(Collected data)
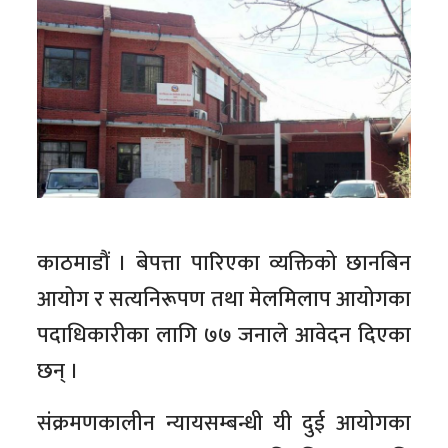
काठमाडौं । बेपत्ता पारिएका व्यक्तिको छानबिन
आयोग र सत्यनिरूपण तथा मेलमिलाप आयोगका
पदाधिकारीका लागि ७७ जनाले आवेदन दिएका
छन् ।
संक्रमणकालीन न्यायसम्बन्धी यी दुई आयोगका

**What needs to be done**.
Retype each of the entries above exactly as it appears, with no pictures.

**Result of this task**.
काठमाडौं । बेपत्ता पारिएका व्यक्तिको छानबिन
आयोग र सत्यनिरूपण तथा मेलमिलाप आयोगका
पदाधिकारीका लागि ७७ जनाले आवेदन दिएका
छन् ।
संक्रमणकालीन न्यायसम्बन्धी यी दुई आयोगका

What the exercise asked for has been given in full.